In October 1920, her grandson, King Alexander, developed septicemia from a monkey bite. Gravely ill, he called for his mother, but the government would not permit Queen Sophie to return. It was, however, negotiated, that Queen Olga could travel to Athens to be at her grandson’s bedside. Sadly, she arrived just hours after Alexander died on October 25. The next several weeks saw significant changes in the political landscape of Greece. Prime Minister Venizelos was defeated in a general election just days after Alexander’s death. The following month, the new Prime Minister asked Queen Olga to serve as Regent. And three days later, a referendum was held, in which her son, King Constantine I, was restored to the Greek throne. Queen Olga served as Regent until his return to Greece on December 19, 1920.
In September 1922, following another coup, King Constantine I abdicated in favor of his eldest son and rightful heir, King George II. Constantine and his family, along with Queen Olga, left the country and went into exile in Italy. George II would only serve for 18 months before the monarchy was deposed. Unlike the other members of her family, Queen Olga was held in very high esteem by the Greek people, and was the only member of her family to be given a pension by the new government.

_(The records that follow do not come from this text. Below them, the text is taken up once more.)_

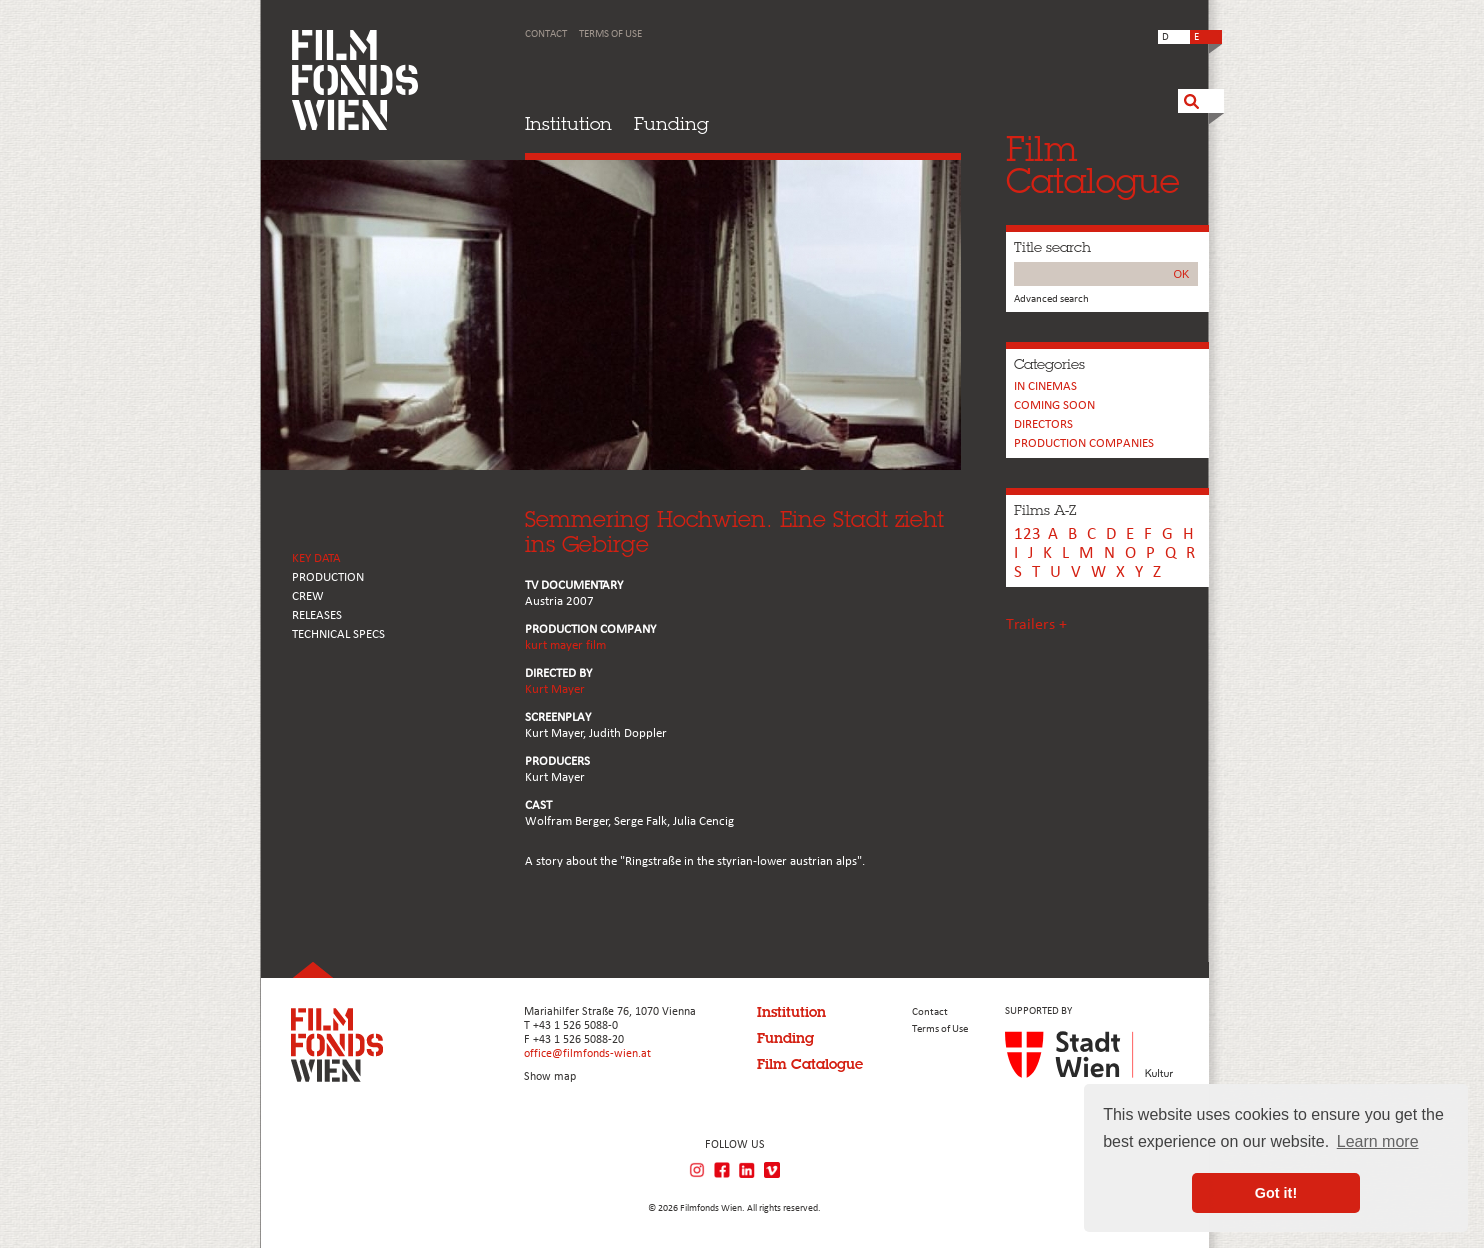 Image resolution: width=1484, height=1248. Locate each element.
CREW (308, 596)
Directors (1043, 424)
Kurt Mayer (555, 689)
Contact (546, 34)
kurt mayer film (565, 645)
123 (1027, 534)
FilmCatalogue (1093, 164)
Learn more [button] (1378, 1141)
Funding (671, 123)
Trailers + (1036, 625)
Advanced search (1051, 299)
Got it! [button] (1276, 1193)
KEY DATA (316, 558)
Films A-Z (1045, 510)
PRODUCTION (328, 577)
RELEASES (317, 615)
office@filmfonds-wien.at (587, 1054)
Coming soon (1054, 405)
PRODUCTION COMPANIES (1084, 443)
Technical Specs (338, 634)
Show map (550, 1077)
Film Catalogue (810, 1064)
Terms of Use (610, 34)
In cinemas (1045, 386)
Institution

Queen Olga spent her remaining years in the United Kingdom, shuttling between the homes of her son, Christopher, and her daughter, Marie, as well as the royal residences of the British Royal Family. Olga remained very close to her sister-in-law, Queen Alexandra, and was particularly close to her nephew, King George V. After several years of ill health, Queen Olga died on June 18, 1926.
Again, as a sign of the respect in which she was held, the Greek government offered to provide a lavish funeral and burial in Greece. Her children, however, declined the offer. Following a funeral at the Orthodox Church in Rome, Queen Olga’s remains were placed in the crypt of the Russian church in Florence, beside those of her son, King Constantine I. In 1936, after the Greek monarchy was restored, Queen Olga was re-interred in the Royal Cemetery at Tatoi Palace.